NAT and National Union of Journalists, Guidelines for reporting HIV,  2007.1

HIV is a highly stigmatised virus. Recognition of the uniquely stigmatised nature of HIV early in the AIDS epidemic led to the establishment of special practices for HIV in the realms of disease surveillance, partner notification, and HIV testing and counselling. These practices were intended to mitigate the public health impact of any reluctance to seek testing and treatment, by protecting the human rights of people living with HIV. This concept of 'HIV exceptionalism'2 – treating HIV differently from other communicable diseases and sexually transmitted infections – may be sending a mixed message: people living with HIV are not unlike people with other diseases, but at the same time, HIV warrants a different response.

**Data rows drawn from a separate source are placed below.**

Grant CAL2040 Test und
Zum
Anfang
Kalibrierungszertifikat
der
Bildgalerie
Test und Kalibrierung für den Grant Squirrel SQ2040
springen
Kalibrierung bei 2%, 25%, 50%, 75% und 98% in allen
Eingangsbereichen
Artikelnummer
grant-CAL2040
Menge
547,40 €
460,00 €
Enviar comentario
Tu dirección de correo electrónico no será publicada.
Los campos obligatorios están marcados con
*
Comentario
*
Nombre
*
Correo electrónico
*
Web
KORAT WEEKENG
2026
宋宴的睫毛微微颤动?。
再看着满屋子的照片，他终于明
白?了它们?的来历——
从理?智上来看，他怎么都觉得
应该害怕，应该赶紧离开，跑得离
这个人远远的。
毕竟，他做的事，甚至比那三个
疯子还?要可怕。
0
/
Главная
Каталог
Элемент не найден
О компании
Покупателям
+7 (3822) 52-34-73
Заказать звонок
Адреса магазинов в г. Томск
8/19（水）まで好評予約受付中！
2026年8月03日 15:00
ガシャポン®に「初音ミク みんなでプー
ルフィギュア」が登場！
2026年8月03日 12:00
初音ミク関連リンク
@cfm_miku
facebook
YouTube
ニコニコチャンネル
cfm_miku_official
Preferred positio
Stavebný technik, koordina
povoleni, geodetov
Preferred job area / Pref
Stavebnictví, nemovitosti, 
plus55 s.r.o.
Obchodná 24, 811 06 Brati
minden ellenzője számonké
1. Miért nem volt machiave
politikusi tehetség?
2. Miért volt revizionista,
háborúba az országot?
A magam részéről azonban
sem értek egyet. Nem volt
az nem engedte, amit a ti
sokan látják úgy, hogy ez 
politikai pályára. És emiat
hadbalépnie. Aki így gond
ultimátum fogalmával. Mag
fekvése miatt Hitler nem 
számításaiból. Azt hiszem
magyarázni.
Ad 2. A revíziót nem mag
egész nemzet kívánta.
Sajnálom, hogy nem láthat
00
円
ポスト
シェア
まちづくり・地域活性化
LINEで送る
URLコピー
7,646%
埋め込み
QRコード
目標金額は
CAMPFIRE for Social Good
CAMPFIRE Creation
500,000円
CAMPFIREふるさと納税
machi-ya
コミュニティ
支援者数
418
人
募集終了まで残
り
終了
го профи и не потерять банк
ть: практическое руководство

While the harmfulness of HIV is not necessarily an explicit part of this discussion, it is understandable that much of the general public concludes that there must be something particularly ominous about HIV if it is being singled out in so many ways.

Read about how HIV-related stigma leads to social hostility, prejudice and discrimination in the chapter: Fundamentals

Read about the impact of HIV-related stigma on the ability to talk honestly about HIV in the chapter: Responsibility

In addition, HIV-related stigma perpetuates itself and prevents people from better understanding HIV: fear of being associated with the virus is not just a disincentive to HIV testing, access to treatment and care, and/or disclosing one's HIV status. HIV-related stigma is also a disincentive to learning more about the virus.

For most people, knowledge and understanding of HIV is gleaned from news and entertainment media: newspaper, magazine and internet articles; radio and television news reports; and non-documentary television programmes and films. Very few of these media portray HIV-related risks or harms accurately or realisticallyi and often use sensational and derogatory reportage and terminology.3,4

Furthermore, contradictory perspectives among people engaged in different aspects of the global response to HIV may add to the confusion about the 'harm' of HIV. To one degree or another, most approaches to HIV prevention emphasise the potential harmfulness of the virus; this is why people are being asked to take note of the prevention information being presented. When there is reporting on new evidence related to interventions that may reduce the likelihood of acquiring or transmitting HIV (such as male circumcision in the case of the former,ii or effective ART taken by people living with HIV in the latter), public health experts may feel compelled to stress the residual risks and harms that still remain, out of concern that the public will seize on the ‘good news’ as justification for abandoning various HIV-prevention measures.iii Such messages can make it very difficult to accurately assess how 'dangerous' HIV actually is.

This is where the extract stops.